In occasione dei 70 anni di quella sciagura tutta l’Italia del pallone si deve fermare e tributare il miglior ricordo possibile, magari mandando delle delegazioni di tutte le squadre a Superga con fiori o “regali”, a chi ha scritto alcune delle pagine più importanti nella storia di questo sport senza nemmeno ricevere i giusti compensi economici che avrebbero ampiamente meritato soprattutto per l’epoca in cui ciò avvenne: con una nazione intera che voleva risorgere dalle sue ceneri dopo anni terribili avendo come svago solo la radio che trasmetteva esclusivamente il ciclismo (solo 2 mesi dopo Coppi vinceva il “double” Giro d’Italia-Tour de France essendo rivale di Fausto Coppi essendo l’ultimo italiano a riuscirci prima di Marco Pantani nel 1998) e il calcio…IL TORINO NON AVEVA GIOCATO A PALLONE PER L’ITALIA, IL TORINO ERA STATO L’ITALIA…E SICURAMENTE LA SORTE VOLEVA FARGLI GUADAGNARE IL POSTO CHE MERITAVANO NELL’OLIMPO DEI GRANDI SENZA VEDERE DI PERSONA LA PESSIMA FINE CHE AVREBBE FATTO UNA DISCIPLINA SPORTIVA COSÌ MERAVIGLIOSA A CUI LORO TANTO AVEVANO CONTRIBUITO.
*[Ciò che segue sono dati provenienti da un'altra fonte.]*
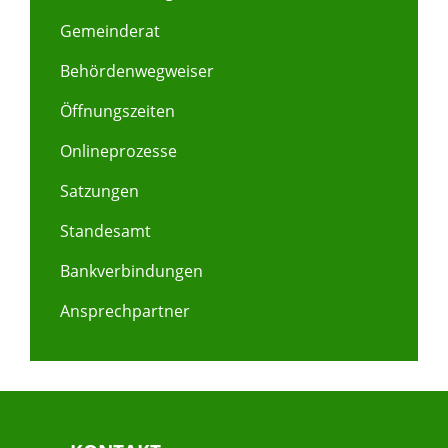
Gemeinderat
Behördenwegweiser
Öffnungszeiten
Onlineprozesse
Satzungen
Standesamt
Bankverbindungen
Ansprechpartner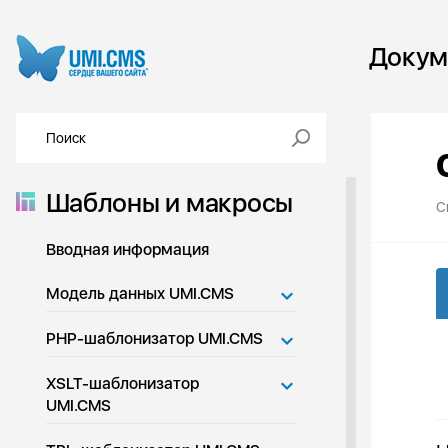
Докум
Шаблоны и макросы
С
Вводная информация
Модель данных UMI.CMS
PHP-шаблонизатор UMI.CMS
XSLT-шаблонизатор
UMI.CMS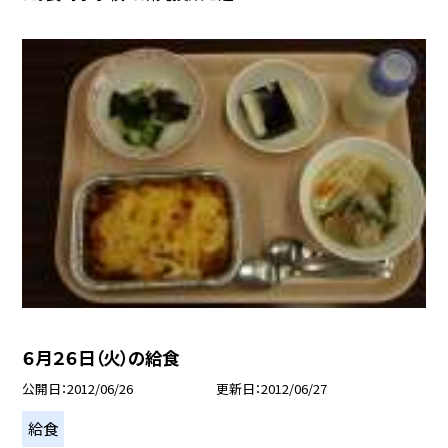
６月２６日（火）の給食
公開日
2012/06/26
更新日
2012/06/27
給食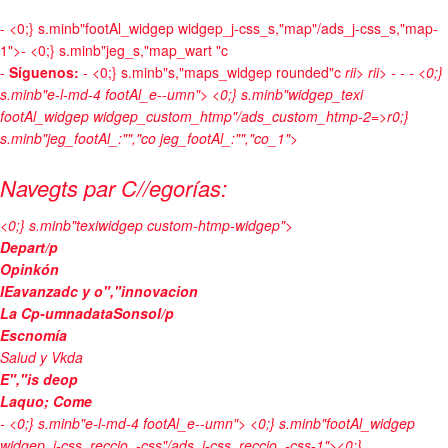
-
<0;} s.minb"footAl_widgep widgep_j-css_s,"map"/ads_j-css_s,"map-
1">- <0;} s.minb"jeg_s,"map_wart "c
-
Síguenos:
- <0;} s.minb"s,"maps_widgep rounded"c
rii>
rii>
-
-
- <0;}
s.minb"e-l-md-4 footAl_e--umn"> <0;} s.minb"widgep_texi
footAl_widgep widgep_custom_htmp"/ads_custom_htmp-2=>r0;}
s.minb"jeg_footAl_:"","co jeg_footAl_:"","co_1">
Navegts par C//egorías:
<0;} s.minb"texiwidgep custom-htmp-widgep">
Depart/p
Opinkón
IEavanzadc y o","innovacion
La Cp-umnadataSonsol/p
Escnomía
Salud y Vkda
E","is deop
Laquo; Come
- <0;} s.minb"e-l-md-4 footAl_e--umn"> <0;} s.minb"footAl_widgep
widgep_j-css_reccio_-css"/ads_j-css_reccio_-css-1"><0;}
Molti, fra cui chi scrive, sono concordi nel dire che solo il fato poteva renderli immortali facendoli uscire dalla storia per entrare nella leggenda come affermò Indro Montanelli al “Corriere della Sera” 3 giorni dopo quell’orribile pomeriggio: il Grande Torino non è morto e non morirà mai, è solo “in trasferta” assieme a personaggi successivi illustri della sua storia come Giagnoni, Pianelli e Radice, Mondonico a godersi degli eterni ed emozionanti tornei triangolari con il Manchester United del 1958 perito nel famoso disastro di Monaco di Baviera (in cui si salvarono in pochissimi fra cui il regista futuro campione del mondo Sir Bobby Charlton) e la Chapecoense finita nel 2016 poco prima della finale di Copa Libertadores a cui approdarono come matricola sudamericana nello stadio del Dio “Eupalla”.
Oggi più che mai…onore al Grande Torino, da 70 anni nella leggenda!